> _ASSIGNMENT_
Go through the data and copy each line where the string "britannica" appears.
»»
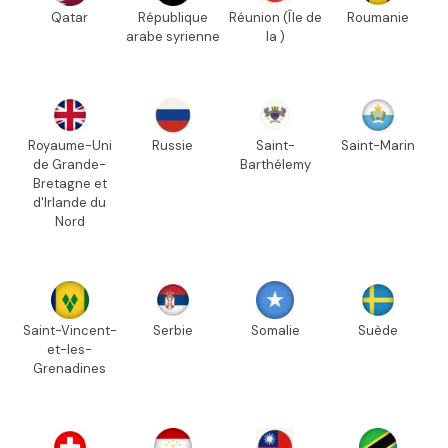
Qatar
République
Réunion (Île de
Roumanie
arabe syrienne
la )
Royaume-Uni
Russie
Saint-
Saint-Marin
de Grande-
Barthélemy
Bretagne et
d'Irlande du
Nord
Saint-Vincent-
Serbie
Somalie
Suède
et-les-
Grenadines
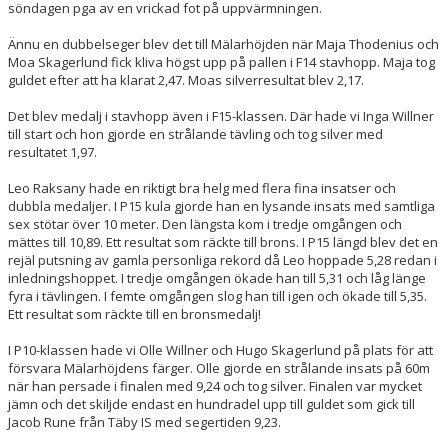
söndagen pga av en vrickad fot på uppvärmningen.
Ännu en dubbelseger blev det till Mälarhöjden när Maja Thodenius och
Moa Skagerlund fick kliva högst upp på pallen i F14 stavhopp. Maja tog
guldet efter att ha klarat 2,47. Moas silverresultat blev 2,17.
Det blev medalj i stavhopp även i F15-klassen. Där hade vi Inga Willner
till start och hon gjorde en strålande tävling och tog silver med
resultatet 1,97.
Leo Raksany hade en riktigt bra helg med flera fina insatser och
dubbla medaljer. I P15 kula gjorde han en lysande insats med samtliga
sex stötar över 10 meter. Den längsta kom i tredje omgången och
mättes till 10,89. Ett resultat som räckte till brons. I P15 längd blev det en
rejäl putsning av gamla personliga rekord då Leo hoppade 5,28 redan i
inledningshoppet. I tredje omgången ökade han till 5,31 och låg länge
fyra i tävlingen. I femte omgången slog han till igen och ökade till 5,35.
Ett resultat som räckte till en bronsmedalj!
I P10-klassen hade vi Olle Willner och Hugo Skagerlund på plats för att
försvara Mälarhöjdens färger. Olle gjorde en strålande insats på 60m
när han persade i finalen med 9,24 och tog silver. Finalen var mycket
jämn och det skiljde endast en hundradel upp till guldet som gick till
Jacob Rune från Täby IS med segertiden 9,23.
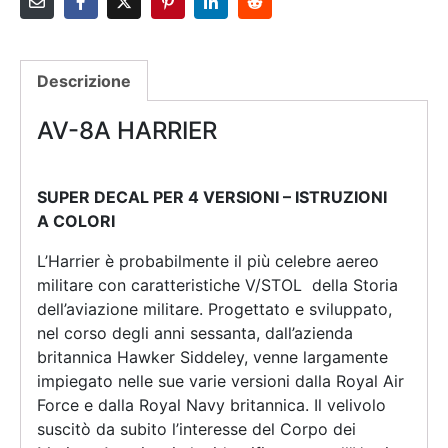
Descrizione
AV-8A HARRIER
SUPER DECAL PER 4 VERSIONI – ISTRUZIONI
A
COLORI
L’Harrier è probabilmente il più celebre aereo
militare con caratteristiche V/STOL della Storia
dell’aviazione militare. Progettato e sviluppato,
nel corso degli anni sessanta, dall’azienda
britannica Hawker Siddeley, venne largamente
impiegato nelle sue varie versioni dalla Royal Air
Force e dalla Royal Navy britannica. Il velivolo
suscitò da subito l’interesse del Corpo dei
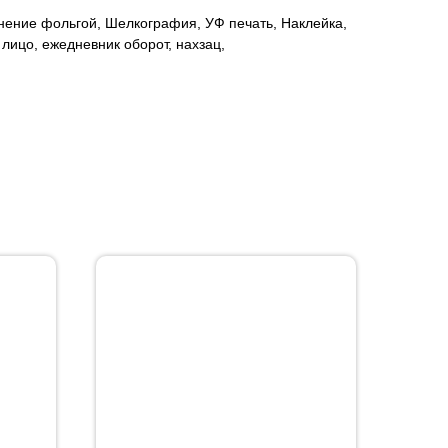
нение фольгой, Шелкография, УФ печать, Наклейка,
лицо, ежедневник оборот, нахзац,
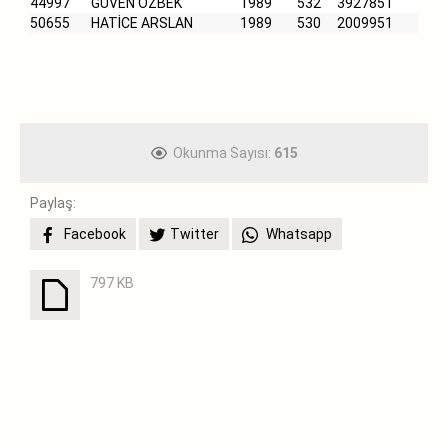
44997
GÜVEN ÖZBEK
1989
532
3927851
50655
HATİCE ARSLAN
1989
530
2009951
Okunma Sayısı:
615
Paylaş:
Facebook
Twitter
Whatsapp
797 KB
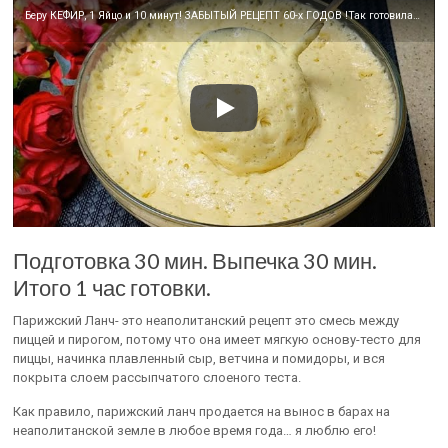
Беру КЕФИР, 1 Яйцо и 10 минут! ЗАБЫТЫЙ РЕЦЕПТ 60-х ГОДОВ !Так готовила моя прабабушка!
Подготовка 30 мин. Выпечка 30 мин.
Итого 1 час готовки.
Парижский Ланч- это неаполитанский рецепт это смесь между
пиццей и пирогом, потому что она имеет мягкую основу-тесто для
пиццы, начинка плавленный сыр, ветчина и помидоры, и вся
покрыта слоем рассыпчатого слоеного теста.
Как правило, парижский ланч продается на вынос в барах на
неаполитанской земле в любое время года… я люблю его!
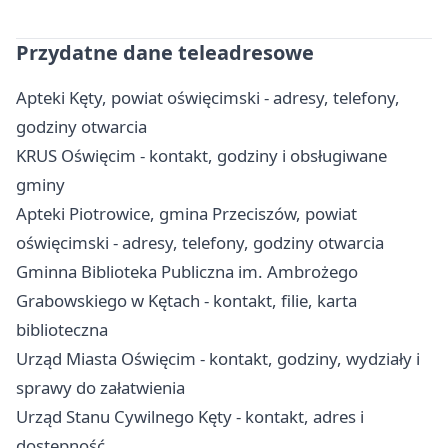
Przydatne dane teleadresowe
Apteki Kęty, powiat oświęcimski - adresy, telefony,
godziny otwarcia
KRUS Oświęcim - kontakt, godziny i obsługiwane
gminy
Apteki Piotrowice, gmina Przeciszów, powiat
oświęcimski - adresy, telefony, godziny otwarcia
Gminna Biblioteka Publiczna im. Ambrożego
Grabowskiego w Kętach - kontakt, filie, karta
biblioteczna
Urząd Miasta Oświęcim - kontakt, godziny, wydziały i
sprawy do załatwienia
Urząd Stanu Cywilnego Kęty - kontakt, adres i
dostępność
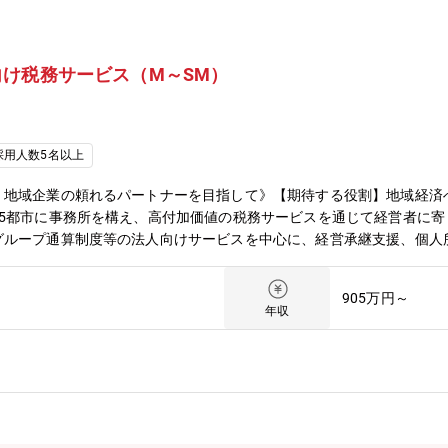
け税務サービス（M～SM）
採用人数5名以上
。地域企業の頼れるパートナーを目指して》【期待する役割】地域経済
15都市に事務所を構え、高付加価値の税務サービスを通じて経営者に
グループ通算制度等の法人向けサービスを中心に、経営承継支援、個人
す。【職務内容】法人税申告等の税務コンプライアンス業務を中心とし
ー）として各案件のコントロール、および３～４名程度のチームメンバ
905万円～
ントへのサービス提供を行って頂きます。ワークライフバランスを取り
年収
大に応じて将来のキャリアも開かれています。UターンやIターンを希
国内企業に対して、税務のコンサルティングおよびコンプライアンス業
地方税の申告書作成またはレビュー・組織再編税務コンサルティング・
ス 等【個人所得税・資産税サービス】・企業オーナーの所得税・贈
ーマツ 税理士法人（以下：DT Tax）について】全国規模の税理士法
全国18都市（札幌、仙台、新潟、高崎、長野、金沢、さいたま、東京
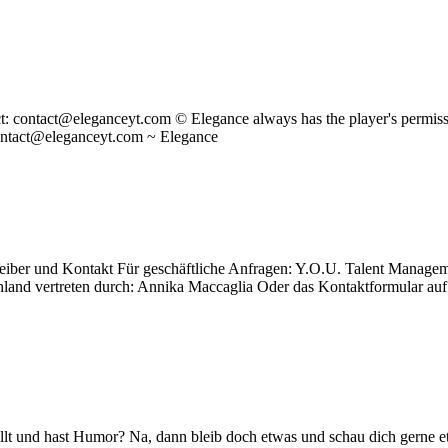
: contact@eleganceyt.com © Elegance always has the player's permission t
 contact@eleganceyt.com ~ Elegance
etreiber und Kontakt Für geschäftliche Anfragen: Y.O.U. Talent Man
nd vertreten durch: Annika Maccaglia Oder das Kontaktformular auf 
lt und hast Humor? Na, dann bleib doch etwas und schau dich gerne e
««
> _THE COMPLETED TASK_
britannica Hawker Siddeley, venne largamente
Force e dalla Royal Navy britannica. Il velivolo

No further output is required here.